Negli studi del gruppo di Brookhaven, gli scienziati hanno usato le celle epiteliali del colon e del polmone, che hanno scelto di rappresentare due itinerari probabili dell'esposizione di nanoparticella - inalazione ed ingestione. I ricercatori hanno coltivato le celle come strati monomolecolari della cellula, in cui le diverse celle si uniscono per formare un livello stretto con molte delle caratteristiche delle celle del colon e del polmone che crescono nell'organismo come livello epiteliale. Questi strati monomolecolari delle celle viventi poi sono esposti alle dosi varianti delle nanoparticelle del carbonio sopra i lassi di tempo differenti e le celle sono studiate ogni volta al periodo ed alla dose.
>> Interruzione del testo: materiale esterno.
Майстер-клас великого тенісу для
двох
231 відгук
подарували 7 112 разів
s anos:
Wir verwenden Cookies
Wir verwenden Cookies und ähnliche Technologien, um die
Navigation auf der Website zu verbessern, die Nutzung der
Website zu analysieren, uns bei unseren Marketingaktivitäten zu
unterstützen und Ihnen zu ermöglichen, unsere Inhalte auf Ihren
I ricercatori egualmente hanno verificato la risposta delle celle ai tipi differenti di nanoparticelle, compreso un preparato crudo del nanotube che contiene principalmente i nanotubes, i nanoropes, il graphene ed i microelementi unico murati del carbonio; nanotubes aero-ossidati parzialmente puliti del carbonio; e i nanoloops carbonio-nanotube-derivati hanno inteso per uso nella consegna degli anticorpi terapeutici come droghe. I ricercatori hanno valutato le caratteristiche di attuabilità e della crescita delle cellule dello strato monomolecolare ed hanno esaminato tutte le alterazioni all'interno delle celle facendo uso di varie tecniche di microscopia. Queste tecniche hanno permesso loro di prevedere il primo contatto delle nanoparticelle con le celle e di seguire “ultrastrutturalmente„ questo trattamento in modo da potrebbero vedere come le celle hanno risposto e determinano se le nanoparticelle hanno entrato nelle celle o hanno causato i cambiamenti specifici alle superfici delle cellule di quelle celle che non sono morto.
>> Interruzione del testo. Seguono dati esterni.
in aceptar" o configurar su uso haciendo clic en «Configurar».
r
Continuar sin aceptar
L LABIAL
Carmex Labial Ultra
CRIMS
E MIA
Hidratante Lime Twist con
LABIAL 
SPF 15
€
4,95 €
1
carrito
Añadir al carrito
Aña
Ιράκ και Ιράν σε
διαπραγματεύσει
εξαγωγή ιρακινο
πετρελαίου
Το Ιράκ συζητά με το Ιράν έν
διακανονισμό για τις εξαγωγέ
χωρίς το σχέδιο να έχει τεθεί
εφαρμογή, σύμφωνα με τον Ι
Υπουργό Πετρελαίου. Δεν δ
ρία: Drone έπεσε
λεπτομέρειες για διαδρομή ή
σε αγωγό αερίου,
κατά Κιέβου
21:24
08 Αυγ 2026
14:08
Facendo Uso di questo sistema di screening in vitro, gli scienziati hanno trovato che i nanoloops non sono sembrato essere tossici a qualsiasi tipo delle cellule indipendentemente dalla dose e dal tempo. Al contrario, sia le celle del polmone che del colon esposte alle nanoparticelle del carbonio dal preparato crudo del nanotube indicato hanno aumentato la morte delle cellule con tempo e la dose di esposizione aumentati. Gli studi Microscopici hanno rivelato le perdite di collegamenti della cella--cella negli strati monomolecolari ed i cambiamenti nella morfologia della cella-superficie sulle celle in cui i nanotubes del carbonio ed altre nanoparticelle del carbonio avevano fissato. Il Danno era severo per sia le dosi elevate basse che a tre ore, suggerendo che il tempo di esposizione potesse essere ancor più premonitore di danno che la concentrazione di nanoparticella.